Oxnop Scar is #46 on Simon Warren’s Top 100 Greatest Cycling Climbs in Britain. This climb starts out with its steepest half kilometer right away, before tapering down and ultimately averaging a modest 5.7% for its full four kilometers.
Photo top left: Greetings at the beginning of Oxnop’s Scar!
Grazing livestock for the first few hundred meters.
At kilometer three for several hundred meters on our right is an interesting wall of rock rising above the roadway; this is the Oxnop Scar.
Steepest ½ kilometer begins at the very beginning of the climb (13.3%).
This climb is in the northern section of Yorkshire Dales National Park (217,800 hectares / 538,195 acres), established in 1954:
“The Yorkshire Dales National Park is a 2,178 km2 (841 sq mi) national park in England covering most of the Yorkshire Dales. The majority of the park is in North Yorkshire, with a sizeable area in Cumbria and a small part in Lancashire. The park was designated in 1954, and was extended in 2016. Over 20,000 residents live and work in the park, which attracts over eight million visitors every year. The park is 50 miles (80 km) north-east of Manchester; Leeds and Bradford lie to the south, while Kendal is to the west, Darlington to the north-east and Harrogate to the south-east. The national park does not include all of the Yorkshire Dales. Parts of the dales to the south and east of the national park are located in the Nidderdale Area of Outstanding Natural Beauty” (Yorkshire Dales National Park).
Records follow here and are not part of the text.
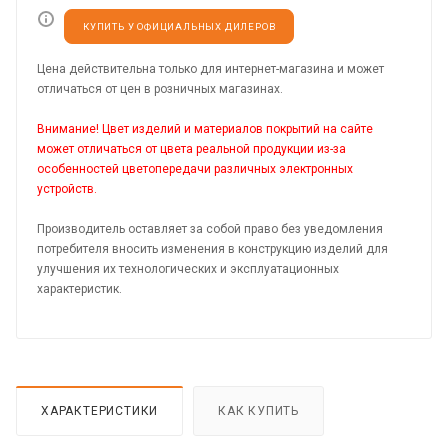
КУПИТЬ У ОФИЦИАЛЬНЫХ ДИЛЕРОВ
Цена действительна только для интернет-магазина и может
отличаться от цен в розничных магазинах.
Внимание! Цвет изделий и материалов покрытий на сайте
может отличаться от цвета реальной продукции из-за
особенностей цветопередачи различных электронных
устройств.
Производитель оставляет за собой право без уведомления
потребителя вносить изменения в конструкцию изделий для
улучшения их технологических и эксплуатационных
характеристик.
ХАРАКТЕРИСТИКИ
КАК КУПИТЬ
“Oxnop Scar is a climb from Swaledale south towards Wensleydale. Typical of Yorkshire Dales climbs in this part of the world, there is a really steep section of 25%. The steep section is at the bottom, so you will be tired after that for the long remorseless climb towards the top.
The only thing that can be said about the first section is that , traffic permitting, you can take the hairpins wide to reduce the gradient a little. But, it is still quite brutal.
Looking back through some old photos, I found I did this climb a few years ago. In those days, I called it ‘a steep climb in Swaledale’. It was probably done after cycling up Fleet Moss and Buttertubs. The metres ascent can really add up in that part of the world.”